_Requirement_: Scan the entries below and state how many lines contain "spiritueel". No other output.

_Page-level text extractions_:

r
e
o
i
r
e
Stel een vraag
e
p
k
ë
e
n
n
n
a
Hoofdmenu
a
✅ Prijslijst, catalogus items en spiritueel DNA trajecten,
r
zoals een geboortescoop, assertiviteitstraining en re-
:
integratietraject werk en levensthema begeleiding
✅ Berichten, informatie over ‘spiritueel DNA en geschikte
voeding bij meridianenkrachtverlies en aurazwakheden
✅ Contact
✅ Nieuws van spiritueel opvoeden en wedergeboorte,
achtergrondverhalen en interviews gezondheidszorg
---
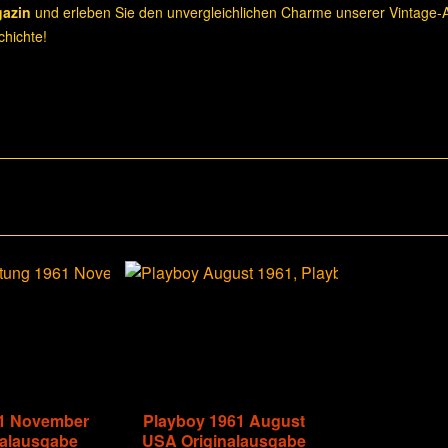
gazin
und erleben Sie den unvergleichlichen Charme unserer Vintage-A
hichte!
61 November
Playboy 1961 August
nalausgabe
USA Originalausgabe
---
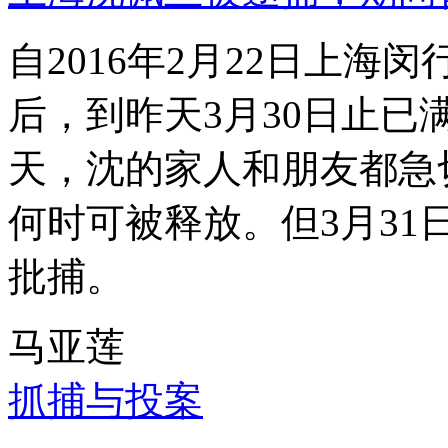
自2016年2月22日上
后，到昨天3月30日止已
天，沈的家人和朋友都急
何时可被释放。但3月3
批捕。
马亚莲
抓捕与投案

_Answer section_: 3